→ TASK DESCRIPTION
Print the entries below word for word; the pictures stay out of your copy.

>>

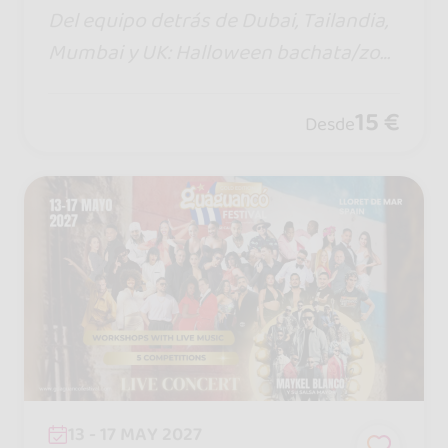
Del equipo detrás de Dubai, Tailandia,
Mumbai y UK: Halloween bachata/zou
k con pool party, Jack & Jill, fiestas has
ta las 6am, parque temático y casa enc
15 €
Desde
antada.
13 - 17 MAY 2027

<<

→ WRITTEN SOLUTION
Del equipo detrás de Dubai, Tailandia,
Mumbai y UK: Halloween bachata/zou
k con pool party, Jack & Jill, fiestas has
ta las 6am, parque temático y casa enc
15 €
Desde
antada.
13 - 17 MAY 2027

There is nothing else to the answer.